Reviewed on 17 September 2024Published on 17 September 2024

Structured outputs allow users to get consistent, machine-readable JSON format responses from language models. JSON, as a widely-used format, enables seamless integration with a variety of platforms and applications. Its interoperability is crucial for developers aiming to incorporate AI functionality into their current systems with minimal adjustments.

By specifying a response format when using the Chat Completions API, you can ensure that responses are returned in a JSON structure. There are two main modes for generating JSON: Object Mode (schemaless) and Schema Mode (deterministic, structured output).

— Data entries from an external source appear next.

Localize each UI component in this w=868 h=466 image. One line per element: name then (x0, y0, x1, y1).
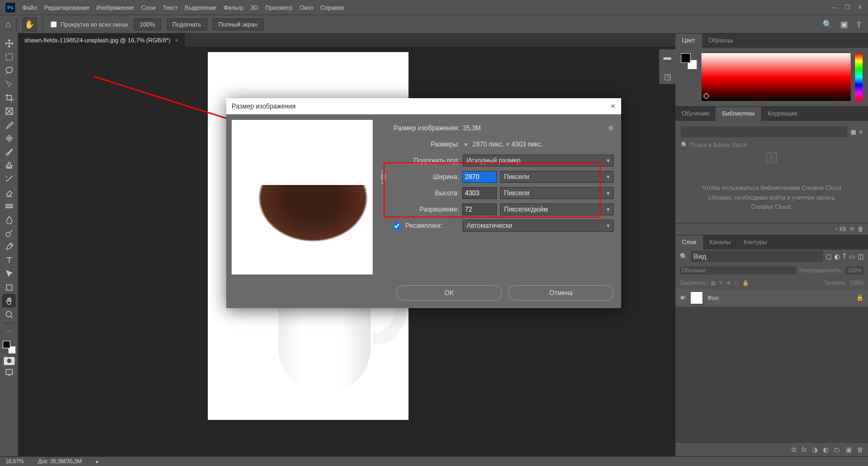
fx-icon[interactable]: fx (802, 446, 807, 454)
home-button[interactable]: ⌂ (5, 20, 11, 29)
lib-list-icon[interactable]: ≡ (859, 129, 863, 135)
blend-mode-select[interactable]: Обычные (680, 266, 796, 275)
mask-icon[interactable]: ◑ (812, 446, 818, 454)
resample-select[interactable]: Автоматически (463, 220, 614, 232)
zoom-100-button[interactable]: 100% (134, 18, 161, 30)
resolution-unit-select[interactable]: Пиксели/дюйм (500, 203, 614, 215)
layer-lock-icon[interactable]: 🔒 (856, 294, 864, 301)
document-tab-close[interactable]: × (175, 37, 178, 43)
menu-help[interactable]: Справка (321, 4, 344, 11)
width-input[interactable] (462, 171, 497, 183)
cancel-button[interactable]: Отмена (508, 285, 614, 301)
filter-pixel-icon[interactable]: ▢ (826, 253, 832, 260)
path-select-tool[interactable] (2, 267, 16, 280)
minimize-button[interactable]: — (831, 4, 837, 11)
filter-type-icon[interactable]: T (843, 253, 846, 260)
status-chevron-icon[interactable]: ▸ (96, 458, 99, 464)
paths-tab[interactable]: Контуры (737, 235, 774, 250)
blur-tool[interactable] (2, 213, 16, 226)
lib-grid-icon[interactable]: ▦ (851, 129, 856, 136)
panel-foreground-color[interactable] (681, 53, 691, 63)
document-tab[interactable]: shawn-fields-1198524-unsplash.jpg @ 16,7… (18, 33, 185, 47)
fitto-select[interactable]: Исходный размер (463, 155, 614, 167)
resample-checkbox[interactable] (393, 222, 400, 229)
dodge-tool[interactable] (2, 226, 16, 240)
scroll-all-input[interactable] (50, 21, 57, 28)
move-tool[interactable] (2, 36, 16, 50)
hue-slider[interactable] (855, 53, 863, 101)
opacity-value[interactable]: 100% (845, 266, 864, 275)
width-unit-select[interactable]: Пиксели (500, 171, 614, 183)
lock-artboard-icon[interactable]: ▭ (734, 280, 739, 286)
dock-panel-1-icon[interactable]: ▬ (663, 53, 671, 61)
share-icon[interactable]: ⇪ (856, 20, 863, 29)
dock-panel-2-icon[interactable]: ◳ (664, 72, 671, 81)
menu-view[interactable]: Просмотр (265, 4, 292, 11)
lasso-tool[interactable] (2, 63, 16, 77)
filter-adjust-icon[interactable]: ◐ (834, 253, 840, 260)
new-layer-icon[interactable]: ▣ (846, 446, 852, 454)
link-icon[interactable]: ┌⛓└ (378, 167, 388, 187)
layers-tab[interactable]: Слои (675, 235, 703, 250)
delete-layer-icon[interactable]: 🗑 (857, 446, 864, 454)
menu-select[interactable]: Выделение (185, 4, 216, 11)
healing-tool[interactable] (2, 131, 16, 145)
menu-filter[interactable]: Фильтр (224, 4, 244, 11)
height-unit-select[interactable]: Пиксели (500, 187, 614, 199)
filter-smart-icon[interactable]: ◫ (858, 253, 864, 260)
link-layers-icon[interactable]: ⧉ (792, 446, 796, 454)
layer-filter-input[interactable] (691, 251, 823, 262)
color-tab[interactable]: Цвет (675, 34, 702, 48)
group-icon[interactable]: 🗀 (834, 446, 840, 454)
marquee-tool[interactable] (2, 50, 16, 63)
menu-image[interactable]: Изображение (97, 4, 134, 11)
lib-trash-icon[interactable]: 🗑 (858, 226, 864, 232)
workspace-icon[interactable]: ▣ (840, 20, 848, 29)
shape-tool[interactable] (2, 280, 16, 294)
lock-position-icon[interactable]: ✥ (726, 280, 731, 286)
scroll-all-checkbox[interactable]: Прокрутка во всех окнах (48, 20, 129, 29)
layer-filter-icon[interactable]: 🔍 (680, 253, 688, 260)
dialog-settings-icon[interactable]: ⚙ (608, 125, 614, 132)
eyedropper-tool[interactable] (2, 118, 16, 131)
stamp-tool[interactable] (2, 158, 16, 172)
type-tool[interactable] (2, 253, 16, 267)
fullscreen-button[interactable]: Полный экран (213, 18, 264, 30)
screenmode-button[interactable] (2, 365, 16, 379)
menu-file[interactable]: Файл (22, 4, 37, 11)
edit-toolbar-button[interactable]: ⋯ (2, 325, 16, 339)
pen-tool[interactable] (2, 240, 16, 253)
filter-shape-icon[interactable]: ▭ (849, 253, 855, 260)
fill-value[interactable]: 100% (850, 280, 864, 286)
menu-text[interactable]: Текст (163, 4, 178, 11)
status-zoom[interactable]: 16,67% (5, 458, 24, 464)
height-input[interactable] (462, 187, 497, 199)
libraries-tab[interactable]: Библиотеки (716, 107, 761, 121)
gradient-tool[interactable] (2, 199, 16, 213)
foreground-color-swatch[interactable] (3, 341, 10, 348)
ok-button[interactable]: OK (397, 285, 502, 301)
search-icon[interactable]: 🔍 (822, 20, 833, 29)
restore-button[interactable]: ❐ (845, 4, 850, 11)
hand-tool[interactable] (2, 294, 16, 308)
quickmask-toggle[interactable] (4, 357, 15, 365)
zoom-tool[interactable] (2, 308, 16, 321)
lock-brush-icon[interactable]: ✎ (719, 280, 723, 286)
menu-edit[interactable]: Редактирование (44, 4, 90, 11)
status-doc-size[interactable]: Док: 35,3M/35,3M (38, 458, 82, 464)
resolution-input[interactable] (462, 203, 497, 215)
lock-all-icon[interactable]: 🔒 (742, 280, 749, 286)
color-panel-swatches[interactable] (681, 53, 697, 69)
frame-tool[interactable] (2, 104, 16, 118)
fit-button[interactable]: Подогнать (167, 18, 207, 30)
layer-row[interactable]: 👁 Фон 🔒 (675, 289, 868, 307)
lock-pixels-icon[interactable]: ▦ (711, 280, 716, 286)
layer-thumbnail[interactable] (690, 291, 703, 304)
channels-tab[interactable]: Каналы (703, 235, 737, 250)
adjustment-layer-icon[interactable]: ◐ (823, 446, 828, 454)
close-button[interactable]: ✕ (858, 4, 863, 11)
history-brush-tool[interactable] (2, 172, 16, 186)
hand-tool-icon[interactable]: ✋ (22, 17, 37, 31)
color-picker-area[interactable] (701, 53, 851, 101)
adjustments-tab[interactable]: Коррекция (761, 107, 803, 121)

You can interact with text models in several ways:

  • Via the Scaleway console, which will soon provide a complete playground, aiming to test models, adapt parameters, and observe how these changes affect the output in real-time.
  • Via the Chat API

Before you start

To complete the actions presented below, you must have:

  • Access to Generative APIs. While in beta, the service is restricted to invited users. You can request access by filling out a form on Scaleway’s Betas page.
  • A Scaleway account logged into the console
  • Owner status or IAM permissions allowing you to perform actions in the intended Organization
  • A valid API key for API authentication
  • Python 3.7+ installed on your system

Types of structured outputs

  • JSON mode (schemaless):

    • Type: {"type": "json_object"}
    • This mode is non-deterministic and allows the model to output a JSON object without strict validation.
    • Useful for flexible outputs when you expect the model to infer a reasonable structure based on your prompt.
    • JSON mode is older and has been used by developers since early API implementations.
  • Structured outputs (schema mode) (deterministic/structured):

    • Type {"type": "json_schema"}
    • This mode enforces a strict schema format, where the output adheres to the predefined structure.
    • Supports complex types and validation mechanisms as per the JSON schema specification.
    • Structured outputs is a newer feature implemented by OpenAI in 2024 to enable stricter, schema-based response formatting.
Note
  • All LLMs on the Scaleway library support JSON mode and Structured outputs, however, the quality of results will vary in the schemaless JSON mode.
  • JSON mode: It is important to explicitly ask the model to generate a JSON output either in system prompt or user prompt. To prevent infinite generations, model providers most often encourage to ask the model for short JSON objects.
  • Structured outputs: Scaleway supports the JSON schema specification including nested schemas composition (anyOf, allOf, oneOf etc), $ref, all types, and regular expressions.

Code examples

Tip

Before diving into the code examples, ensure you have the necessary libraries installed:

pip install openai pydantic

The following Python examples demonstrate how to use both JSON mode and Structured outputs to generate structured responses.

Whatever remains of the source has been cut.